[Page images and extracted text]
───

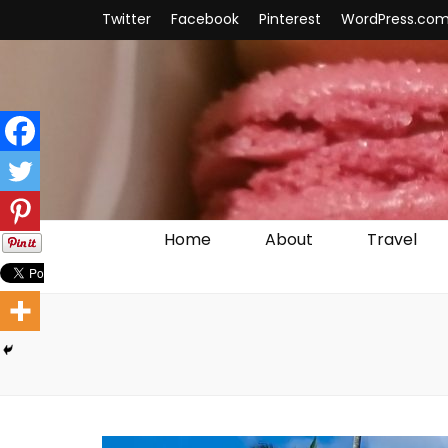
Twitter
Facebook
Pinterest
WordPress.co
Home
About
Travel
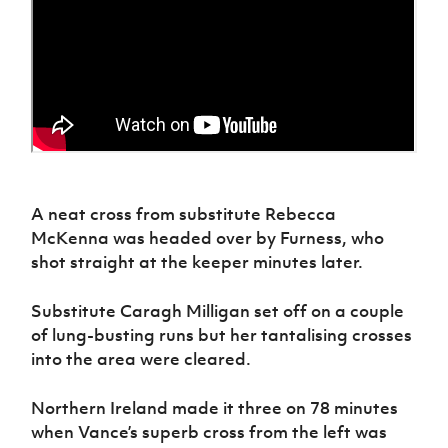
A neat cross from substitute Rebecca
McKenna was headed over by Furness, who
shot straight at the keeper minutes later.
Substitute Caragh Milligan set off on a couple
of lung-busting runs but her tantalising crosses
into the area were cleared.
Northern Ireland made it three on 78 minutes
when Vance’s superb cross from the left was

───

WHAT TO WORK ON:
Could you repeat all of the data exactly, minus the pictures?

ANSWER BOX:
Twitter
Facebook
Pinterest
WordPress.co
Home
About
Travel
A neat cross from substitute Rebecca
McKenna was headed over by Furness, who
shot straight at the keeper minutes later.
Substitute Caragh Milligan set off on a couple
of lung-busting runs but her tantalising crosses
into the area were cleared.
Northern Ireland made it three on 78 minutes
when Vance’s superb cross from the left was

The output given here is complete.